The first time I saw Full Metal Jacket I loved it. How much did I love it? That’s hard to say. Words don’t do it justice. But let me try. I really, really, really loved that movie, at least the first half. Watching Private First Class Joker’s chronicle of his Marine Corps training camp experience at Paris Island, South Carolina in the late 1960s was hilarious. After the new recruits have their heads shaved and the rest of the first day rituals of Marine training, they are thrown at the mercy of their drill instructor, Gunnery Sergeant Hartman excellently played by R. Lee Ermey. I’ve never been to boot camp, but I can easily imagine Mr. Ermey’s performance being the epitome of a seriously hard nosed drill sergeant.
Gunnery Sergeant Hartman is brutal. He is doing everything he can to break these young men down and rebuild them into thoughtless tools for the military. The more someone resist, the harder the sergeant becomes. At least that was his standard procedure until he met one of Pfc. Joker’s fellow recruits, 280 lb. Leonard Lawrence, well played by Vincent D’Onofrio, who Hartman appropriately nicknamed Pyle after Gomer Pyle, by any and every measure the epitome of incompetence in a military recruit, played by Jim Nabors.
Pyle becomes the subject of Hartman’s cruelty because the recruit is a slow-witted, overfed, farm boy with little intelligence or understanding of his predicament or what is being demanded of him. The overweight Pyle was borderline mentally retarded with little self control or discipline. When Hartman finds a jelly donut in Pyle’s foot locker during an inspection, Hartman changes tactics and punishes everyone in the barracks while he let Pyle eat his donut. Hartman’s strategy pushes the recruits to gang up and punish Pyle. Everyone put a bar of soap in a lose towel and took turns whacking the mentally impaired recruit. But none of the blows hurt more than the one from Joker, who Pyle thought he could trust.
Shortly thereafter Pyle straightens up. He becomes the quickest rifleman of the entire platoon. But there were signs that Pyle was losing what remained of his hold on reality. He was having conversations with his rifle and was withdrawn from everyone else. On the platoons last night at the boot camp, Joker has night watch. He finds Pyle in the latrine with his rifle. He looks demented. He is loading live rounds, full metal jackets, into his rifle.
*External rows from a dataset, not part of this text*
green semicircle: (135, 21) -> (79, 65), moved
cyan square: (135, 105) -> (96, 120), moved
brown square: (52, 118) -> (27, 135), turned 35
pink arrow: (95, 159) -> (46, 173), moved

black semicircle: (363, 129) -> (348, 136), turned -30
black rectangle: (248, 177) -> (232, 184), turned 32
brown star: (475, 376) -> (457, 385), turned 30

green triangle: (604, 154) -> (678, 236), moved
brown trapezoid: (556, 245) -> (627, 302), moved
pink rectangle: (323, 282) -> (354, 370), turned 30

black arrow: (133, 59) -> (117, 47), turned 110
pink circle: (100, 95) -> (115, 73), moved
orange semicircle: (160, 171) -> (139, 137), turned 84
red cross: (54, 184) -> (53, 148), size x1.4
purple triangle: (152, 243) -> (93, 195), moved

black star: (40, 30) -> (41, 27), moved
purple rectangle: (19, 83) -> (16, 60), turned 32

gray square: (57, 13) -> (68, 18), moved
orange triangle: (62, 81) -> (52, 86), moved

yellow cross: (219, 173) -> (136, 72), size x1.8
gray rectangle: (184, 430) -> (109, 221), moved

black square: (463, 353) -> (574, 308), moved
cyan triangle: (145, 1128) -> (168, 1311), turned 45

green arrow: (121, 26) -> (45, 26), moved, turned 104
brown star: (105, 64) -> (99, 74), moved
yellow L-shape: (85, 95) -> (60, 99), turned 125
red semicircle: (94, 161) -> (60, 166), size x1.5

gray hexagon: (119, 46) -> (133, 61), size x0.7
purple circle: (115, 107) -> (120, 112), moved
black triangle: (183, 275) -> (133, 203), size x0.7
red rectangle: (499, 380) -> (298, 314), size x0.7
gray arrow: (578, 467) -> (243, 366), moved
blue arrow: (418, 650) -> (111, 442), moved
With the rifle loaded, Pyle stands up and starts to shout out and perform drill commands, the noise wakes up the entire platoon and Hartman walks in to the head with nothing on but his drill sergeant hat and his underwear. Without fully assessing the situation Hartman walks right up to Joker and asks what the hell’s going on. Joker explains that Pyle has live rounds in his rifle. Hartman turns to Pyle and orders him to put his rifle down. Pyle instead points it at Hartman. Automatically, like a pit bull born to do what pit bulls do, Hartman lets lose a string of profanities at Pyle that stops only when Pyle squeezes the trigger and shoots Hartman squarely in his chest. Pyle then puts the business end of his rifle in his own mouth and blows the back of his head and his brains on the latrine walls. Joker stands there shocked by what he had just seen.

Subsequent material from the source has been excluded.